Saint Stephen's Purse (Sacculum idem Sanctus Stephanus, Stephansbursa or Stephansburse) is a rectangular gold 9th-century reliquary studded with gem stones. It is part of the Imperial Regalia of the Holy Roman Empire.

It consists of a purse containing soil that is claimed to be soaked with the blood of St. Stephen. It is held in the Imperial Treasury Museum in Vienna.

==Overview==

The reliquary was created circa 830 and is 32 cm tall.

It was believed that the purse had been kept in the church of San Lorenzo fuori le mura in Rome, until Pope Leo III gave it to Charlemagne. Traditionally the purse was used during coronations in the Palatine Chapel in Aachen where it would be placed in a specially created niche in Charlemagne's marble-slab throne.

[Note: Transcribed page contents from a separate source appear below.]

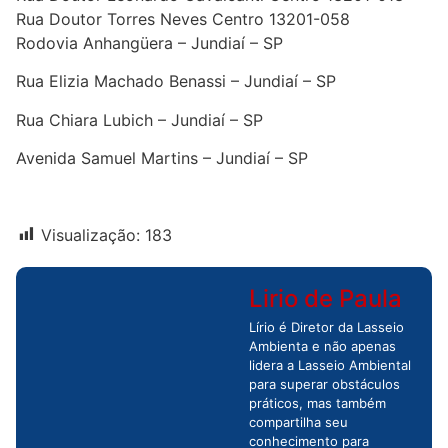
Rua Doutor Torres Neves Centro 13201-058
Rodovia Anhangüera – Jundiaí – SP
Rua Elizia Machado Benassi – Jundiaí – SP
Rua Chiara Lubich – Jundiaí – SP
Avenida Samuel Martins – Jundiaí – SP
Visualização:
183
Lirio de Paula
Lírio é Diretor da Lasseio
Ambienta e não apenas
lidera a Lasseio Ambiental
para superar obstáculos
práticos, mas também
compartilha seu
conhecimento para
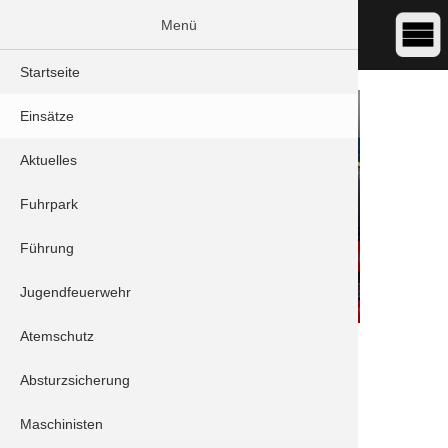
Menü
Startseite
Einsätze
Aktuelles
Fuhrpark
Führung
Jugendfeuerwehr
Atemschutz
DATUM:
07.04.2021 04:17
ART:
THL - Verkehrsunfall
Absturzsicherung
ORT:
Schrobenhausen - B300
Maschinisten
Fahrzeuge:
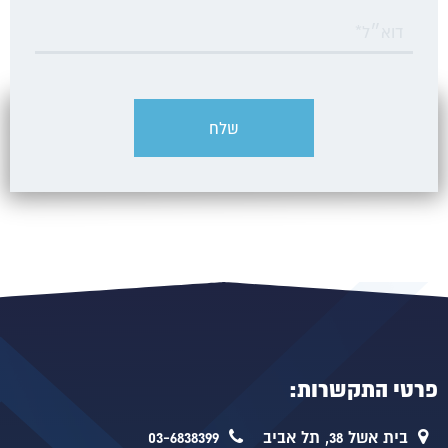
פרטי התקשרות:
בית אשל 38, תל אביב
03-6838399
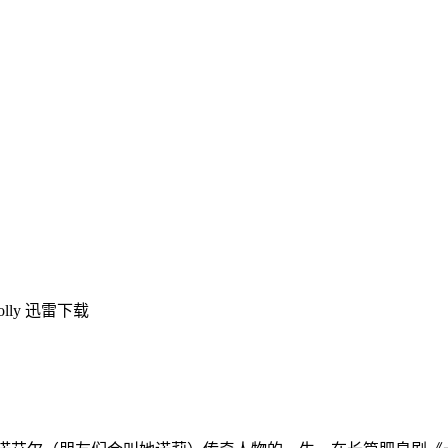
lly 迅雷下载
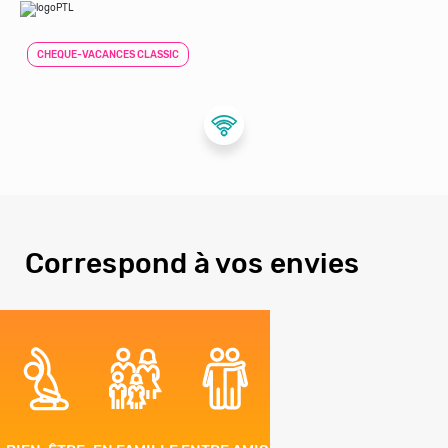
CHEQUE-VACANCES CLASSIC
Correspond à vos envies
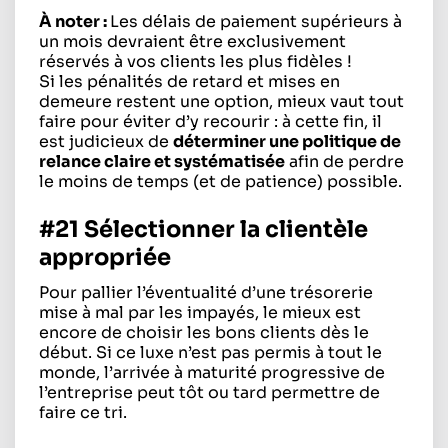
À noter :
Les délais de paiement supérieurs à
un mois devraient être exclusivement
réservés à vos clients les plus fidèles !
Si les pénalités de retard et mises en
demeure restent une option, mieux vaut tout
faire pour éviter d’y recourir : à cette fin, il
est judicieux de
déterminer une politique de
relance claire et systématisée
afin de perdre
le moins de temps (et de patience) possible.
#21 Sélectionner la clientèle
appropriée
Pour pallier l’éventualité d’une trésorerie
mise à mal par les impayés, le mieux est
encore de choisir les bons clients dès le
début. Si ce luxe n’est pas permis à tout le
monde, l’arrivée à maturité progressive de
l’entreprise peut tôt ou tard permettre de
faire ce tri.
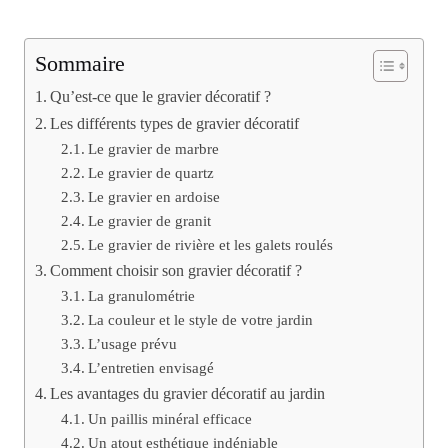
Sommaire
Qu’est-ce que le gravier décoratif ?
Les différents types de gravier décoratif
Le gravier de marbre
Le gravier de quartz
Le gravier en ardoise
Le gravier de granit
Le gravier de rivière et les galets roulés
Comment choisir son gravier décoratif ?
La granulométrie
La couleur et le style de votre jardin
L’usage prévu
L’entretien envisagé
Les avantages du gravier décoratif au jardin
Un paillis minéral efficace
Un atout esthétique indéniable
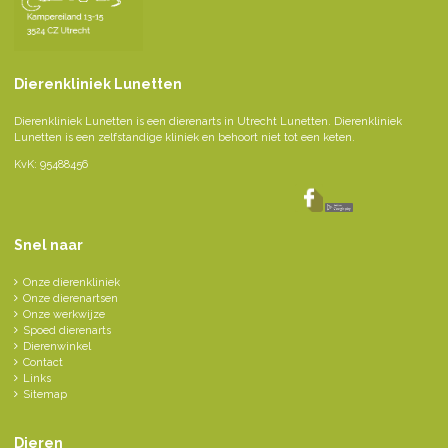
Dierenkliniek Lunetten
Dierenkliniek Lunetten is een dierenarts in Utrecht Lunetten. Dierenkliniek
Lunetten is een zelfstandige kliniek en behoort niet tot een keten.
KvK: 95488456
Snel naar
Onze dierenkliniek
Onze dierenartsen
Onze werkwijze
Spoed dierenarts
Dierenwinkel
Contact
Links
Sitemap
Dieren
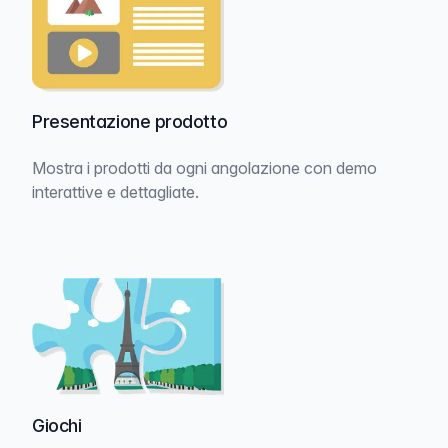
Presentazione prodotto
Mostra i prodotti da ogni angolazione con demo
interattive e dettagliate.
Giochi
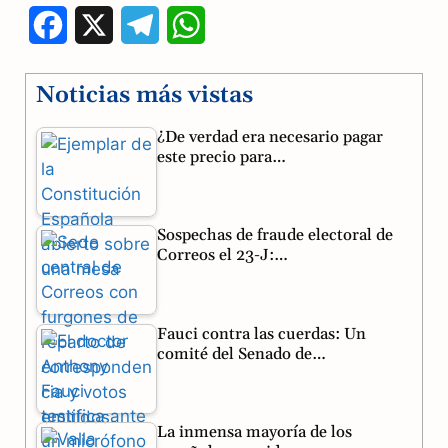
F
X
T
W
a
e
h
Noticias más vistas
c
l
a
¿De verdad era necesario pagar
e
e
t
este precio para…
b
g
s
o
r
A
Sospechas de fraude electoral de
o
a
p
Correos el 23-J:…
k
m
p
Fauci contra las cuerdas: Un
comité del Senado de…
La inmensa mayoría de los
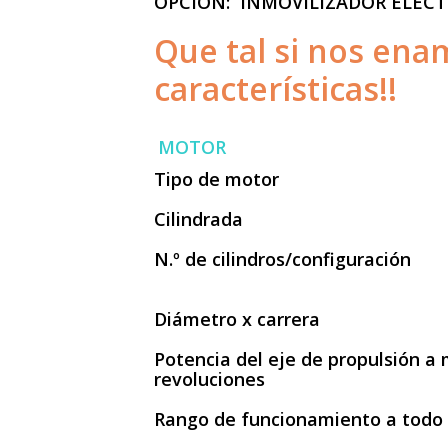
OPCION: INMOVILIZADOR ELEC
Que tal si nos en
características!!
MOTOR
Tipo de motor
Cilindrada
N.º de cilindros/configuración
Diámetro x carrera
Potencia del eje de propulsión a
revoluciones
Rango de funcionamiento a todo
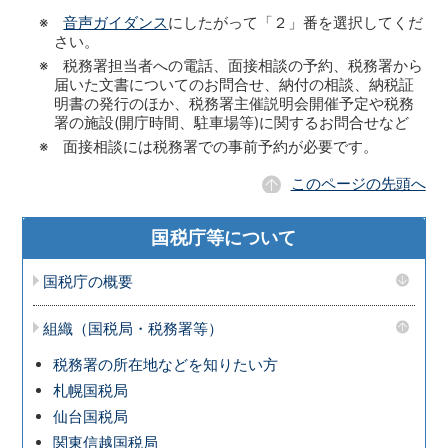
※
音声ガイダンス
にしたがって「２」番を選択してくだ
さい。
※ 税務署担当者への電話、面接相談の予約、税務署から
届いた文書についてのお問合せ、納付の相談、納税証
明書の発行のほか、税務署主催説明会開催予定や税務
署の施設(開庁時間、駐車場等)に関するお問合せなど
※ 面接相談には税務署での事前予約が必要です。
このページの先頭へ
国税庁等について
国税庁の概要
組織（国税局・税務署等）
税務署の所在地などを知りたい方
札幌国税局
仙台国税局
関東信越国税局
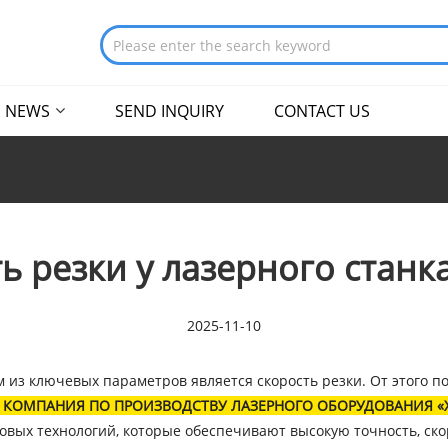
NEWS
SEND INQUIRY
CONTACT US
ь резки у лазерного станк
2025-11-10
 из ключевых параметров является скорость резки. От этого п
 КОМПАНИЯ ПО ПРОИЗВОДСТВУ ЛАЗЕРНОГО ОБОРУДОВАНИЯ «
вых технологий, которые обеспечивают высокую точность, ско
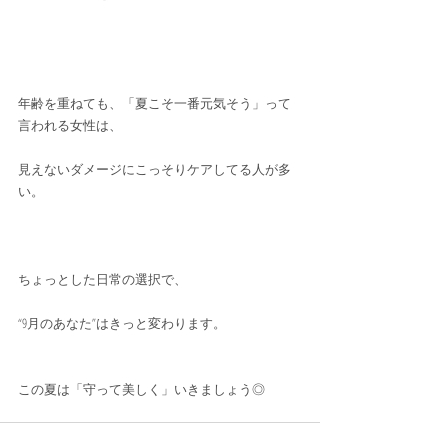
年齢を重ねても、「夏こそ一番元気そう」って
言われる女性は、
見えないダメージにこっそりケアしてる人が多
い。
ちょっとした日常の選択で、
“9月のあなた”はきっと変わります。
この夏は「守って美しく」いきましょう◎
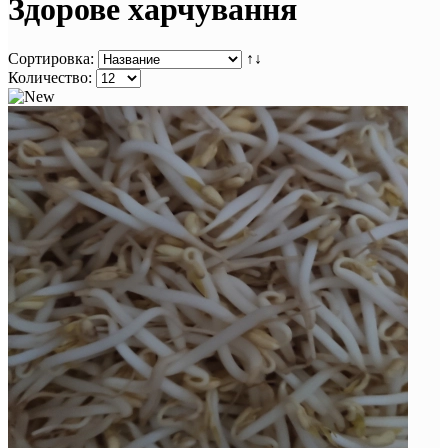
Здорове харчування
Сортировка:
↑↓
Количество:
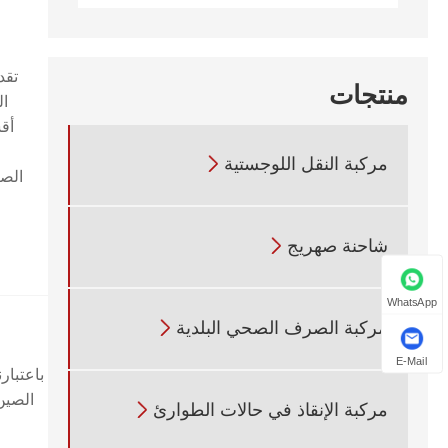
منتجات
ال
مركبة النقل اللوجستية

شاحنة صهريج

WhatsApp
مركبة الصرف الصحي البلدية

E-Mail
باعتبار
مركبة الإنقاذ في حالات الطوارئ

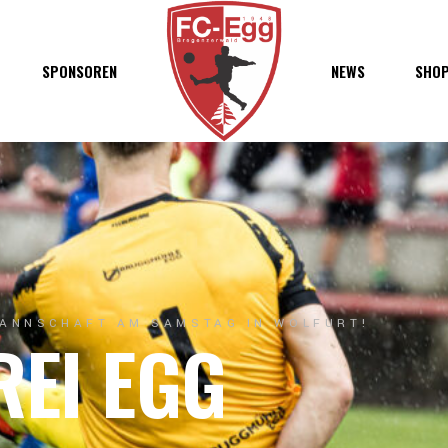
haft
SPONSOREN
NEWS
SHO
chaft
s
t
ft
ANNSCHAFT AM SAMSTAG IN WOLFURT!
REI EGG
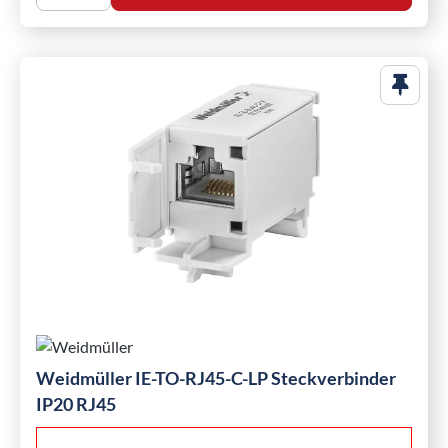
Weidmüller IE-TO-RJ45-C-LP Steckverbinder
IP20 RJ45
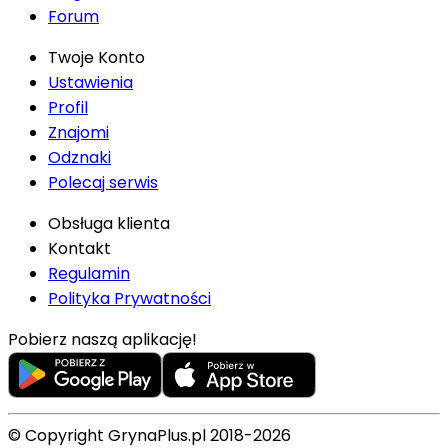
Forum
Twoje Konto
Ustawienia
Profil
Znajomi
Odznaki
Polecaj serwis
Obsługa klienta
Kontakt
Regulamin
Polityka Prywatności
Pobierz naszą aplikację!
© Copyright GrynaPlus.pl 2018-2026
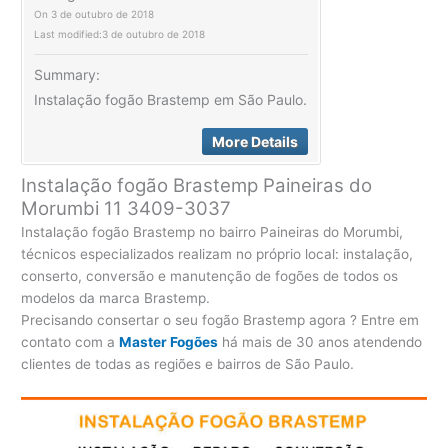
On
3 de outubro de 2018
Last modified:
3 de outubro de 2018
Summary:
Instalação fogão Brastemp em São Paulo.
More Details
Instalação fogão Brastemp Paineiras do
Morumbi 11 3409-3037
Instalação fogão Brastemp no bairro Paineiras do Morumbi,
técnicos especializados realizam no próprio local: instalação,
conserto, conversão e manutenção de fogões de todos os
modelos da marca Brastemp.
Precisando consertar o seu fogão Brastemp agora ? Entre em
contato com a
Master Fogões
há mais de 30 anos atendendo
clientes de todas as regiões e bairros de São Paulo.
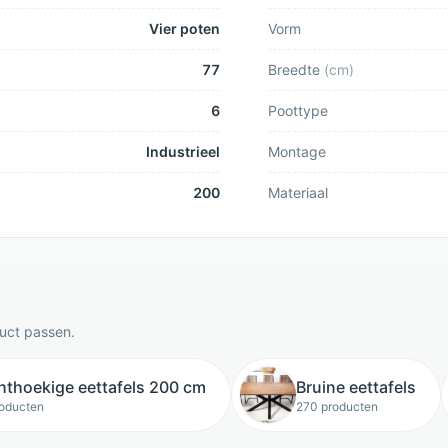
Vier poten
Vorm
77
Breedte
(
cm
)
6
Poottype
Industrieel
Montage
200
Materiaal
duct passen.
hthoekige eettafels 200 cm
Bruine eettafels
roducten
270 producten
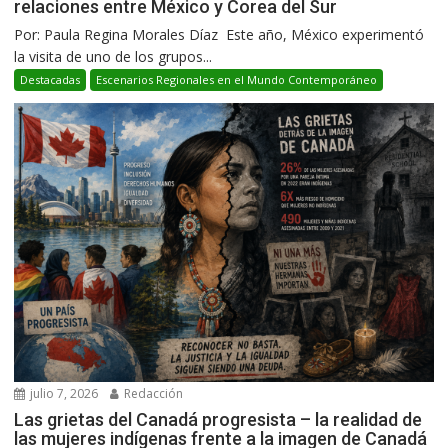
relaciones entre México y Corea del Sur
Por: Paula Regina Morales Díaz Este año, México experimentó
la visita de uno de los grupos...
Destacadas
Escenarios Regionales en el Mundo Contemporáneo
julio 7, 2026
Redacción
Las grietas del Canadá progresista – la realidad de
las mujeres indígenas frente a la imagen de Canadá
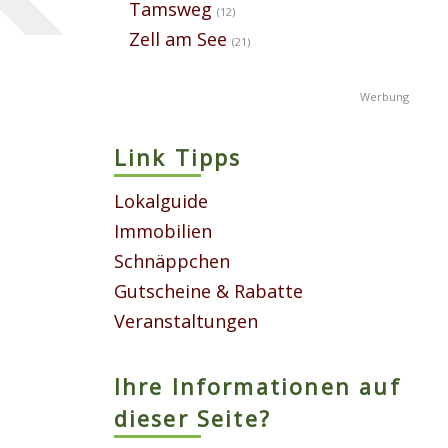
Tamsweg
(12)
Zell am See
(21)
Link Tipps
Lokalguide
Immobilien
Schnäppchen
Gutscheine & Rabatte
Veranstaltungen
Ihre Informationen auf
dieser Seite?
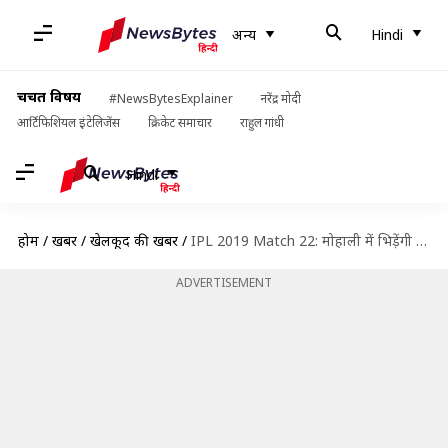
अन्य
Hindi
चर्चित विषय
#NewsBytesExplainer
नरेंद्र मोदी
आर्टिफिशियल इंटेलिजेंस
क्रिकेट समाचार
राहुल गांधी
Hindi
होम
/
खबरें
/
खेलकूद की खबरें
/
IPL 2019 Match 22: मोहाली में भिड़ेंगी KXIP और SRH, जानें संभावित टीम और ड्रीम इलेवन
ADVERTISEMENT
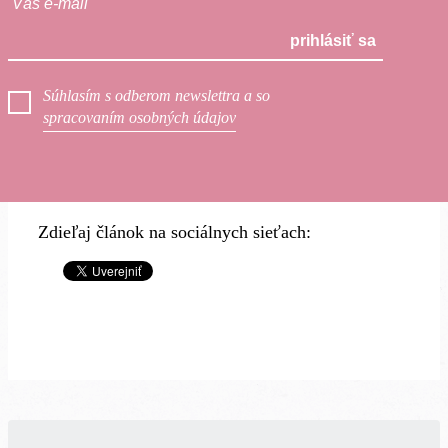
prihlásiť sa
Súhlasím s odberom newslettra a so
spracovaním osobných údajov
Zdieľaj článok na sociálnych sieťach:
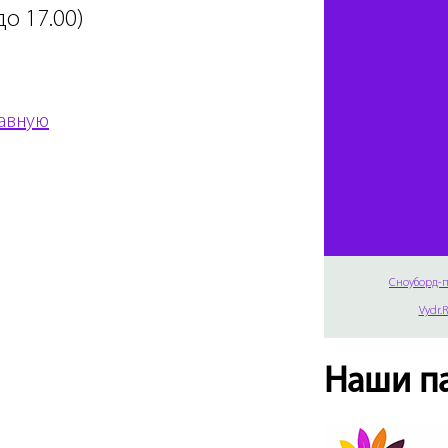
до 17.00)
лавную
Сноуборд-п
Vydr.
Наши п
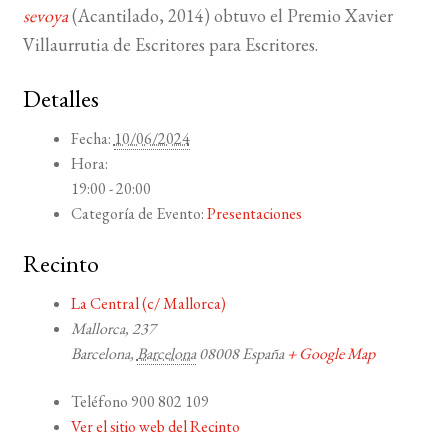
sevoya
(Acantilado,
2014
) obtuvo el Premio Xavier
Villaurrutia de Escritores para Escritores.
Detalles
Fecha:
10/06/2024
Hora:
19:00 - 20:00
Categoría de Evento:
Presentaciones
Recinto
La Central (c/ Mallorca)
Mallorca, 237
Barcelona
,
Barcelona
08008
España
+ Google Map
Teléfono
900 802 109
Ver el sitio web del Recinto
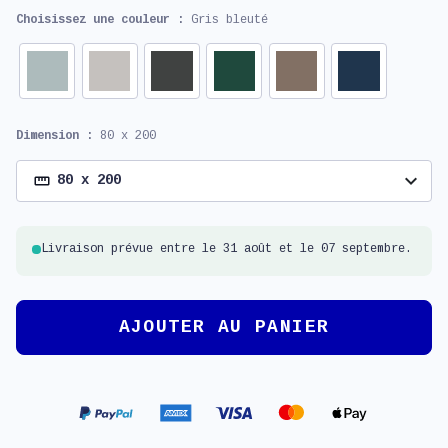
Choisissez une couleur :
Gris bleuté
Dimension :
80 x 200
expand_more
80 x 200
Livraison prévue entre le 31 août et le 07 septembre.
AJOUTER AU PANIER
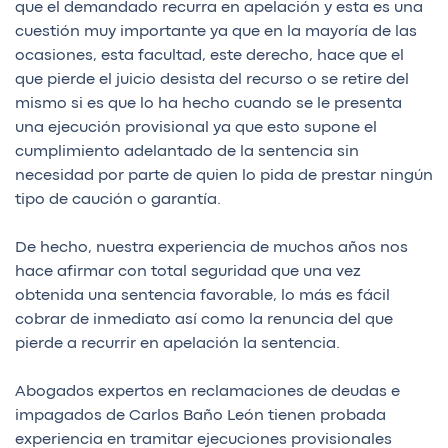
que el demandado recurra en apelación y esta es una
cuestión muy importante ya que en la mayoría de las
ocasiones, esta facultad, este derecho, hace que el
que pierde el juicio desista del recurso o se retire del
mismo si es que lo ha hecho cuando se le presenta
una ejecución provisional ya que esto supone el
cumplimiento adelantado de la sentencia sin
necesidad por parte de quien lo pida de prestar ningún
tipo de caución o garantía.
De hecho, nuestra experiencia de muchos años nos
hace afirmar con total seguridad que una vez
obtenida una sentencia favorable, lo más es fácil
cobrar de inmediato así como la renuncia del que
pierde a recurrir en apelación la sentencia.
Abogados expertos en reclamaciones de deudas e
impagados de Carlos Baño León tienen probada
experiencia en tramitar ejecuciones provisionales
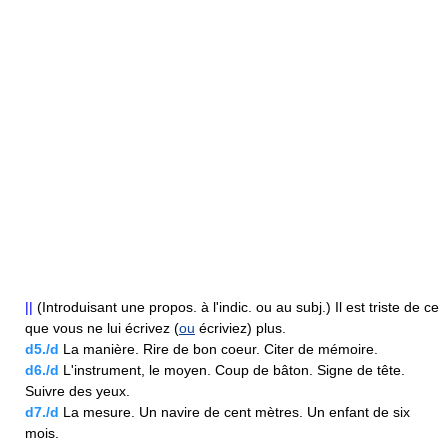
||
(Introduisant une propos. à l'indic. ou au subj.) Il est triste de ce
que vous ne lui écrivez (
ou
écriviez) plus.
d5./d
La manière. Rire de bon coeur. Citer de mémoire.
d6./d
L'instrument, le moyen. Coup de bâton. Signe de tête.
Suivre des yeux.
d7./d
La mesure. Un navire de cent mètres. Un enfant de six
mois.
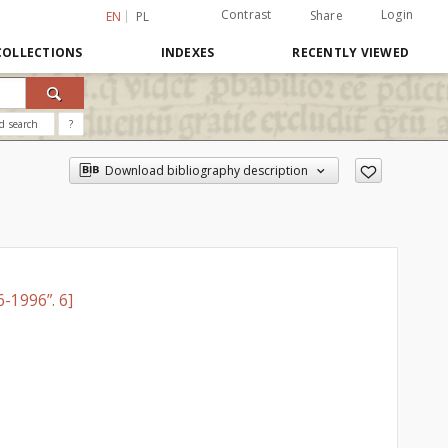
Contrast
Login
Share
EN
PL
COLLECTIONS
INDEXES
RECENTLY VIEWED
d search
?
Download bibliography description
-1996”. 6]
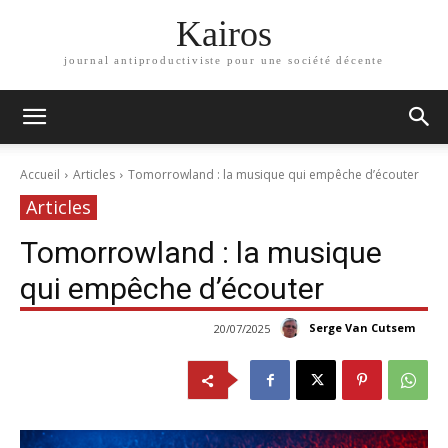
Kairos
journal antiproductiviste pour une société décente
Accueil
Articles
Tomorrowland : la musique qui empêche d’écouter
Articles
Tomorrowland : la musique
qui empêche d’écouter
Serge Van Cutsem
20/07/2025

The purse originally had a core made from willow wood where the relics were kept. It was created using gold foil with pearls and precious stones.

The stones are arranged at the front so that they outline the purse into a box with a roof. Five more stones are arranged as a crux gemmata. A variety of stones complete the artwork. The sides of the purse are worked with gold foil and show representations of hunters, fishermen, falconers and a goddess of vengeance. The back of the purse was originally similar to the sides, but at the start of the 19th century, it was recovered with gilt silver foil.